MIRI has said a lot about the issue of embedded agency over the last year. However, I am yet to see them trying to make progress in what I see as the most promising areas.
How does one attack a problem that is new, complicated and non-obvious? By constructing toy models and inverting hard questions to make them more tractable.
In general an inverse problem is harder than the "direct" one, because we are trying to infer unobservables from observables. Wikipedia gives an example of figuring out the position of Neptune from the perturbations in the orbit of Uranus. Another popular example is NP-complete problems: they are famously hard to solve but it is easy to verify a solution. Another example: you take a multiple-choice math quiz, it is often faster and easier to get the right answer by plugging the 4 or 5 potential solutions into the stated problem than to solve the problem directly.

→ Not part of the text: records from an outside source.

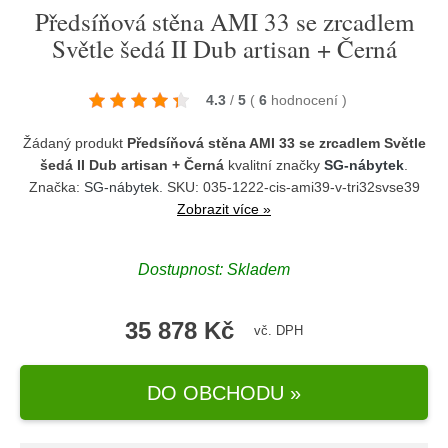
Předsíňová stěna AMI 33 se zrcadlem
Světle šedá II Dub artisan + Černá
4.3
/
5
(
6
hodnocení
)
Žádaný produkt
Předsíňová stěna AMI 33 se zrcadlem Světle
šedá II Dub artisan + Černá
kvalitní značky
SG-nábytek
.
Značka:
SG-nábytek
. SKU: 035-1222-cis-ami39-v-tri32svse39
Zobrazit více »
Dostupnost:
Skladem
35 878 Kč
vč. DPH
DO OBCHODU »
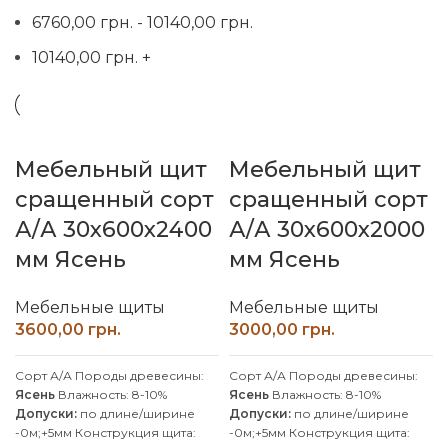
6760,00
грн.
-
10140,00
грн.
10140,00
грн.
+
Мебельный щит
Мебельный щит
сращенный сорт
сращенный сорт
А/А 30х600х2400
А/А 30х600х2000
мм Ясень
мм Ясень
Мебельные щиты
Мебельные щиты
грн.
грн.
Сорт А/А Породы древесины:
Сорт А/А Породы древесины:
Ясень
Влажность: 8-10%
Ясень
Влажность: 8-10%
Допуски:
по длине/ширине
Допуски:
по длине/ширине
-0м;+5мм Конструкция щита:
-0м;+5мм Конструкция щита:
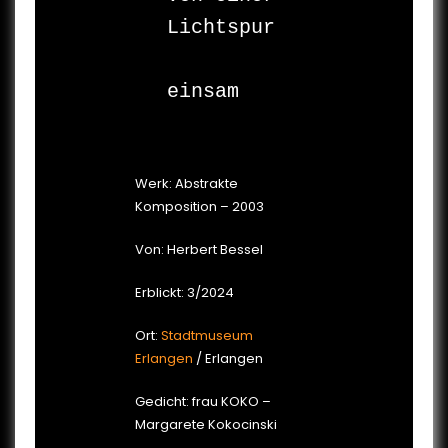
Lichtspur

Werk: Abstrakte
Komposition – 2003
Von: Herbert Bessel
Erblickt: 3/2024
Ort:
Stadtmuseum
Erlangen
/ Erlangen
Gedicht: frau KOKO –
Margarete Kokocinski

I'll give an example from my own area. The equations of general relativity are hard to solve except in a few highly symmetric cases. It is a classic inverse problem. But! Any spacetime metric is actually a solution of the Einstein equations, so all one needs to do is to write down a metric and calculate its Einstein tensor to see what kind of a matter distribution (and boundary conditions) it is a solution of. Inverting the inverse problem! Of course, life is not that easy. Most solutions correspond to "unphysical" matter, usually with negative energy density, superluminal flows, singularities, infinities, weird topologies etc. However, it is a useful approach if one wants to study some general properties of the equations, and get a feel for (or sometimes a theorem about) what goes wrong, why and how. After a few iterations one can get better at guessing what form a "good" solution might take, and write up an ansatz that can help solve the original, not the inverse problem in some cases.
Another, more familiar example: arithmetic division. Until you learn or figure out the rules, it's hard. But its inverse problem, multiplication, is actually much easier! So to learn more about division, it pays to try to start with potential solutions and see what kind of multiplication actually solve the division problem. Eventually one can come up with the long division algorithm, that uses nothing but multiplication and subtraction. And voila, inverting an inverse problem helps us solve the original one.
This approach is common in computer science, as well. Plenty of algorithms, like search, actually rely on solving smaller and simpler inverse problems.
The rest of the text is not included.